«Wir können uns auch 2022 noch nicht als LGBT-Festival der großen Öffentlichkeit zugänglich machen,» sagt Aktivist und Filmfest-Organisator Karam Aouini.

Queeres Filmfestival in Tunesien
Zwischen Angst und Mut

Am 22. September beginnt in Tunis das Mawjoudin Queer Film Festival, das angesichts der in Tunesien weit verbreiteten Diskriminierung von queeren Menschen halb-öffentlich stattfindet. Von Sarah Mersch aus Tunis

Ein queeres Filmfestival in Tunesien zu organisieren ist nach den Worten des Aktivisten Karam Aouini eine Gratwanderung. Die Beteiligten wollten einerseits die Öffentlichkeit sensibilisieren, fürchteten sich aber zugleich vor Übergriffen, sagte der künstlerische Leiter des Mawjoudin Queer Film Festival, das am 22. September beginnt, dem Evangelischen Pressedienst (epd). «Wir können uns auch 2022 noch nicht als LGBT-Festival der großen Öffentlichkeit zugänglich machen.»

Das Festival, das sich vorrangig an lesbische, schwule, bisexuelle und trans-Menschen sowie andere sexuelle Minderheiten richtet, findet zum dritten Mal in der tunesischen Hauptstadt Tunis statt und dauert vier Tage.

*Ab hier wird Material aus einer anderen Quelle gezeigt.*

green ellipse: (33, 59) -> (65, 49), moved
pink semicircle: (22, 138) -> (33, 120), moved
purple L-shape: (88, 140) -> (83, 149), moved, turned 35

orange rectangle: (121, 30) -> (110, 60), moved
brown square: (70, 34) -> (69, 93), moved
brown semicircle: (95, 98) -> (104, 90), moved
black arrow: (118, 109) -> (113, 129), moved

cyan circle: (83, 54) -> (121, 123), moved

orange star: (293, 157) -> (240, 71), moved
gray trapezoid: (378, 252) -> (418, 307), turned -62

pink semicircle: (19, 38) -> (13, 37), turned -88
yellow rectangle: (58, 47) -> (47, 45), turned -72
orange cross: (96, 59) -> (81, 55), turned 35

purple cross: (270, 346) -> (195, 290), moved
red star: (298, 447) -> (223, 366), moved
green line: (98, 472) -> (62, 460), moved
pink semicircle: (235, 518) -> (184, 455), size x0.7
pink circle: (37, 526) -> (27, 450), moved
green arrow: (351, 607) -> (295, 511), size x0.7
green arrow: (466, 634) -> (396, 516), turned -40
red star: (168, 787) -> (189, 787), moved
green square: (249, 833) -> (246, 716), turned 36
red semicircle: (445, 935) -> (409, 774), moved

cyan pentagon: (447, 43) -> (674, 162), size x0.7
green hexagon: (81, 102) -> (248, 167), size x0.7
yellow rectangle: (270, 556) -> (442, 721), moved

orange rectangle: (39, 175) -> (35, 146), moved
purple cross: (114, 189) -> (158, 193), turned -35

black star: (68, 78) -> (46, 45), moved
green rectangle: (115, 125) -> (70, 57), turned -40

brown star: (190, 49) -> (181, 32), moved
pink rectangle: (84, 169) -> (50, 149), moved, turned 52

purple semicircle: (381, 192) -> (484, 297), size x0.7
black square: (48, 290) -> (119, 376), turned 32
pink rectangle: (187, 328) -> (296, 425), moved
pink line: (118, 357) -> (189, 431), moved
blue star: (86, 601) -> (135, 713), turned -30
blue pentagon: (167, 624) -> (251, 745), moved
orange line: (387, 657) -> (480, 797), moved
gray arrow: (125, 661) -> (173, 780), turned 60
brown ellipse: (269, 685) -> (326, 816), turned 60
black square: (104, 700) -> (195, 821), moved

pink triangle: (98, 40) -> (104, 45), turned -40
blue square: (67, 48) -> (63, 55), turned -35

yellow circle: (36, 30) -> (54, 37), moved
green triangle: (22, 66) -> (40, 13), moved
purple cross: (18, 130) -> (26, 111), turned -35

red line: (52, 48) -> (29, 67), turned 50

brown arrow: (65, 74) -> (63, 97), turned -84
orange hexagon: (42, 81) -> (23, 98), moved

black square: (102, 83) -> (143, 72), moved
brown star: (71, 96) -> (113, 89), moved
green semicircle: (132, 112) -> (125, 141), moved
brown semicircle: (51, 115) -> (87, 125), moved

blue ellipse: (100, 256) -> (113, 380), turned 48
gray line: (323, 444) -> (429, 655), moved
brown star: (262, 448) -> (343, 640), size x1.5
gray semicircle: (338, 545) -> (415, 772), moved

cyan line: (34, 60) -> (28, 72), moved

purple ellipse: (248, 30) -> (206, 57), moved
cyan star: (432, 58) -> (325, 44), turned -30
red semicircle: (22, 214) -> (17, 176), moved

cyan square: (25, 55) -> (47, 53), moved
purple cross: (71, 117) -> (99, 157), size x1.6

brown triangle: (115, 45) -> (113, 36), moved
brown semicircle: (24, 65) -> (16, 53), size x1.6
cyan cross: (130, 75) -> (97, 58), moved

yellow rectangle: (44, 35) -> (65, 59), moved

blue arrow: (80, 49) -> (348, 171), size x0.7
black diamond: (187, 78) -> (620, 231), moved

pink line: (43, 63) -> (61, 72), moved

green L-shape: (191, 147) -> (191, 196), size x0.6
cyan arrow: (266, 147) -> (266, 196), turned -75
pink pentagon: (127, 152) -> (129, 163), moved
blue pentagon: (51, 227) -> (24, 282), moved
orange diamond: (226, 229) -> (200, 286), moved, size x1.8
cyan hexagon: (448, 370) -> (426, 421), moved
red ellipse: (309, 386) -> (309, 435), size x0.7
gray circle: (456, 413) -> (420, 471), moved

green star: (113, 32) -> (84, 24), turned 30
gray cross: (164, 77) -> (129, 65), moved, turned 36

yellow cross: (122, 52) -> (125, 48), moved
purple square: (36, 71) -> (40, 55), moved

Die Sicherheit des Publikums habe absolute Priorität, betont Aouini. «Wir hatten in der Vergangenheit zwar keine Probleme, aber wegen der Gewalt und der Diskriminierungen, denen wir allein auf den sozialen Netzwerken ausgesetzt sind, treffen wir Vorsichtsmaßnahmen.»

Das Festival wolle sich langsam öffnen und finde dieses Jahr halb-öffentlich statt, erläutert Aouini. Geladene und den Organisierenden bekannte Gäste dürften Freunde und Angehörige mitbringen. «Das Kino und Kunst im Allgemeinen sind sehr wichtige Mittel, um den Menschen queere Themen nahezubringen und den Horizont zu erweitern.» Wenn dies gelinge, könne er die Edition des Festivals als Erfolg verbuchen.

Symbolbild Regenbogenflaggen in Tunis; Foto: Shams
Schwierige Gratwanderung: Für die LGBTQ-Community in Tunesien ist die Situation angesichts weit verbreiteter Vorurteile in der Gesellschaft prekär. Mit dem Mawjoudin Queer Film Festival wollen die Beteiligten einerseits an die Öffentlichkeit gehen und sie sensibilisieren, gleichzeitig fürchten sie sich aber auch vor Übergriffen, sagte der künstlerische Leiter des Festivals, Karam Aouini.

Heikles Thema in der tunesischen Gesellschaft

In Tunesien wird Homosexualität kriminalisiert, homosexuelle Handlungen können mit drei Jahren Haft bestraft werden. «Neben der rechtlichen gibt es auch die gesellschaftliche Diskriminierung: im öffentlichen Raum, den sozialen Netzwerken, politischen Reden, den Medien», sagt der künstlerische Leiter des Festivals. Und im Gegensatz zu anderen Ländern gebe es in Tunesien keine Gesetze, die Menschen vor Diskriminierung wegen ihrer sexuellen Orientierung schützen.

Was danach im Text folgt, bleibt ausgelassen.